Homemade Hummus – A Creamy, Nutrient-Dense Classic

This creamy homemade hummus is a nutritious, flavor-packed dip made with simple, wholesome ingredients like chickpeas, fresh lemon juice, tahini, garlic, and extra virgin olive oil. Blended until smooth and silky, it’s topped with a vibrant medley of garnishes—cucumber, feta, dill, chili paste, and more olive oil—for a Mediterranean flair. Not only is it delicious, but it’s also rich in plant-based protein, fiber, healthy fats, and antioxidants. This from-scratch version is far healthier than store-bought varieties, which often contain unnecessary oils and preservatives, and it’s endlessly customizable to your taste. Perfect for dipping, spreading, or enjoying straight off the spoon.


Prep Time

10 minutes


Total Time

10 minutes


Servings

2cups

Equipment

  • 1 blender or food processor

Ingredients

  • 1 15 oz can chickpeas, drained (or 1½ cups cooked chickpeas)

  • ¼ cup fresh lemon juice (from 1 large lemon)

  • ¼ cup tahini (stirred well)

  • 1 small garlic clove minced

  • 2 T extra virgin olive oil, plus more for serving

  • ½ tsp ground cumin

  • Salt to taste

  • 2-3 T cold water or aquafaba (chickpea cooking liquid)

  • Dash of paprika, sumac, or za’atar, for garnish

Optional Garnishes:

  • ¼-1/2English cucumber chopped

  • ½ block feta cheese crumbled

  • 2T fresh dill chopped

  • 3 T chili pepper paste

  • 2-3 T extra virgin olive oil

Instructions

  • Cream the tahini & lemon juice: Add tahini and lemon juice to a food processor and blend for 1 minute. Scrape the bowl and process another 30 seconds. This step gives your hummus that extra-smooth finish.

  • Add the aromatics: Toss in olive oil, minced garlic, cumin, and a pinch of salt. Process for another 30 seconds. Scrape down the sides and blend again until fully integrated.

  • Blend the chickpeas: Add half of the chickpeas and blend for 1 minute. Scrape the sides, add the remaining chickpeas, and blend again for 1–2 minutes until the hummus is thick and mostly smooth.
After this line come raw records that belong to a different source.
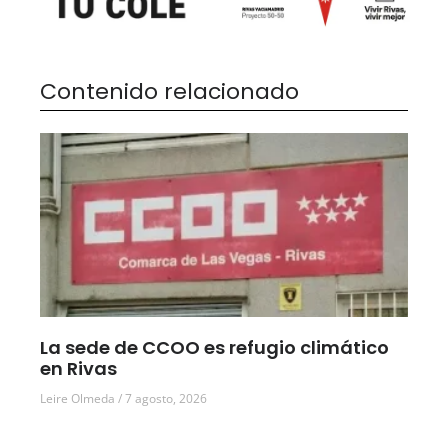
Contenido relacionado
La sede de CCOO es refugio climático
en Rivas
Leire Olmeda
7 agosto, 2026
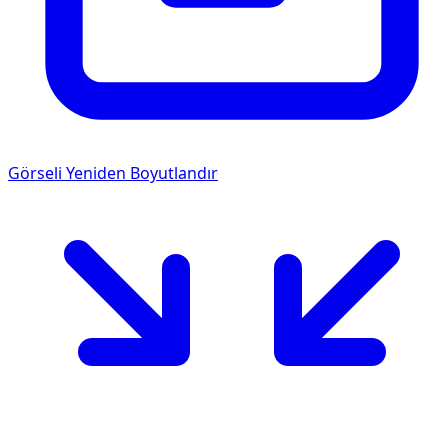
Görseli Yeniden Boyutlandır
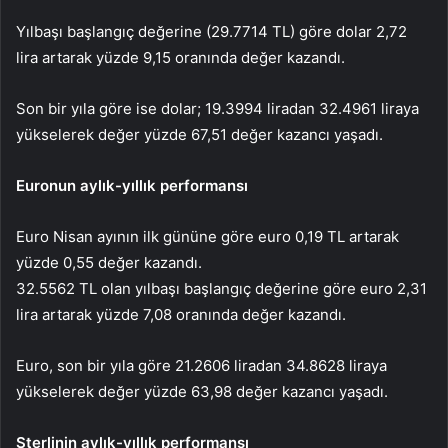
Yılbaşı başlangıç değerine (29.7714 TL) göre dolar 2,72
lira artarak yüzde 9,15 oranında değer kazandı.
Son bir yıla göre ise dolar; 19.3994 liradan 32.4961 liraya
yükselerek değer yüzde 67,51 değer kazancı yaşadı.
Euronun aylık-yıllık performansı
Euro Nisan ayının ilk gününe göre euro 0,19 TL artarak
yüzde 0,55 değer kazandı.
32.5562 TL olan yılbaşı başlangıç değerine göre euro 2,31
lira artarak yüzde 7,08 oranında değer kazandı.
Euro, son bir yıla göre 21.2606 liradan 34.8628 liraya
yükselerek değer yüzde 63,98 değer kazancı yaşadı.
Sterlinin aylık-yıllık performansı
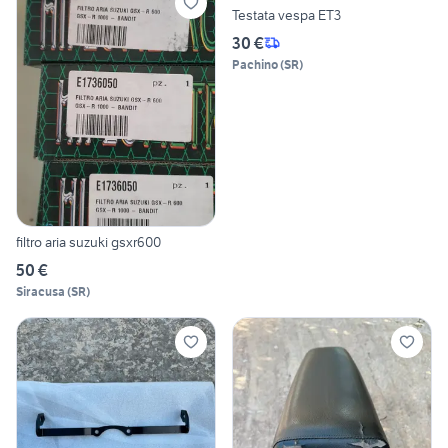
Testata vespa ET3
30 €
Pachino
(
SR
)
filtro aria suzuki gsxr600
50 €
Siracusa
(
SR
)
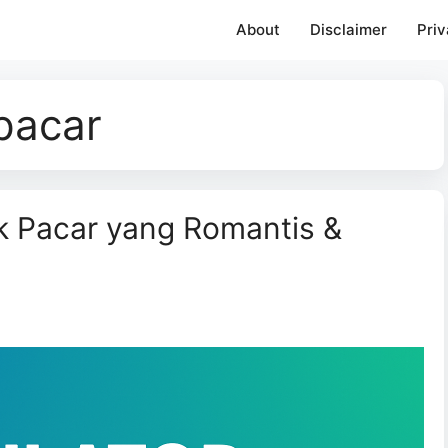
About
Disclaimer
Priv
pacar
uk Pacar yang Romantis &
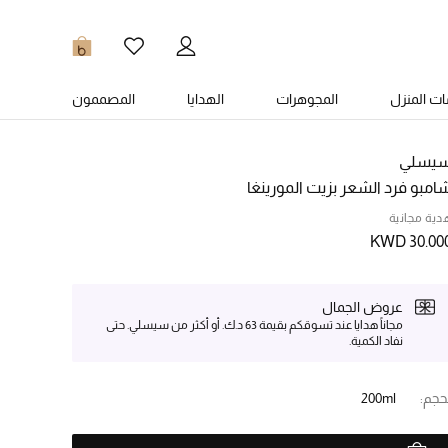
0
ت المنزل
المجوهرات
الهدايا
المصممون
يسلي
امبو فرد الشعر بزيت المورينغا
دية مجانية
KWD 30.00
عروض الجمال
مجاناً هدايا عند تسوقكم بقيمة 63 د.ك. أو أكثر من سيسلي. حتى
نفاد الكمية.
حجم:
200ml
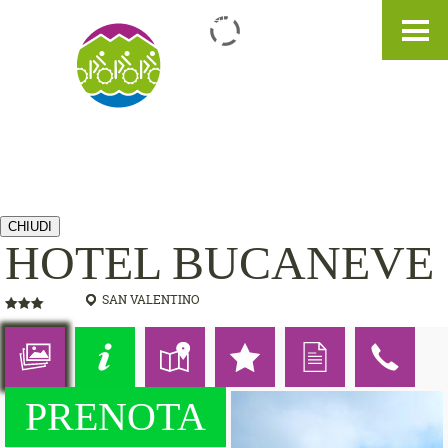
IT
DE
EN
CHIUDI
HOTEL BUCANEVE
SAN VALENTINO
PRENOTA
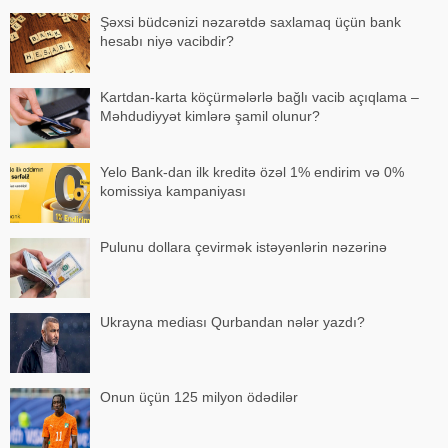
Şəxsi büdcənizi nəzarətdə saxlamaq üçün bank
hesabı niyə vacibdir?
Kartdan-karta köçürmələrlə bağlı vacib açıqlama –
Məhdudiyyət kimlərə şamil olunur?
Yelo Bank-dan ilk kreditə özəl 1% endirim və 0%
komissiya kampaniyası
Pulunu dollara çevirmək istəyənlərin nəzərinə
Ukrayna mediası Qurbandan nələr yazdı?
Onun üçün 125 milyon ödədilər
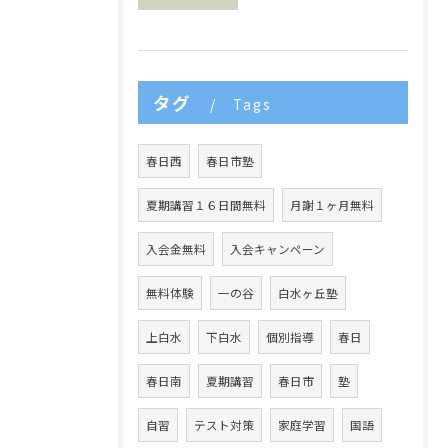
タグ
Tags
春日西
春日市塾
夏期講習１６日間無料
月謝１ヶ月無料
入会金無料
入会キャンペーン
無料体験
一の谷
白水ヶ丘塾
上白水
下白水
個別指導
春日
春日南
夏期講習
春日市
塾
自習
テスト対策
家庭学習
国語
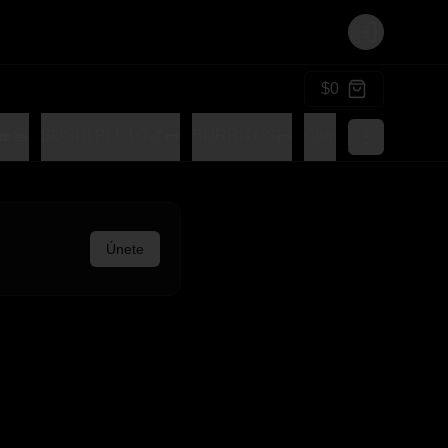
Login
$0
🍔
SUSHI PLETO🍤🌭
BURRITOS🌯
Ciudad Tocomple
Únete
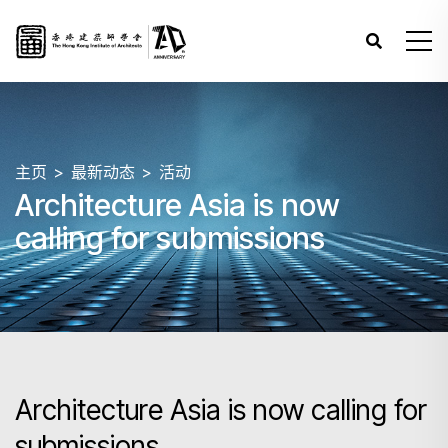
主页
最新动态
活动
Architecture Asia is now
calling for submissions
Architecture Asia is now calling for
submissions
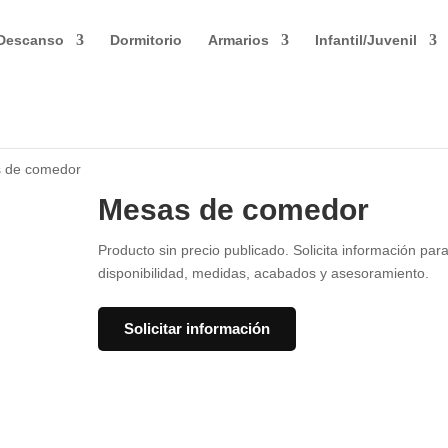
Descanso
Dormitorio
Armarios
Infantil/Juvenil
 de comedor
Mesas de comedor
Producto sin precio publicado. Solicita información par
disponibilidad, medidas, acabados y asesoramiento.
Solicitar información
  • Adjust consistency: While the processor runs, drizzle in cold water or aquafaba until your hummus is luxuriously creamy and spreadable.

  • Taste & finish: Adjust salt if needed. Spoon into a serving dish and garnish with chopped cucumber, crumbled feta, dill, chili paste, a drizzle of olive oil, and a pinch of paprika, sumac, or za’atar.

  • Store: Refrigerate in an airtight container for up to 1 week. You can also freeze it (add a thin layer of olive oil on top) for up to a month.

Notes

  • For extra-smooth hummus, peel your chickpeas before blending.

  • Use high-quality tahini and olive oil—they make all the difference.

  • Serve with warm pita, fresh veggies, or as a sandwich spread.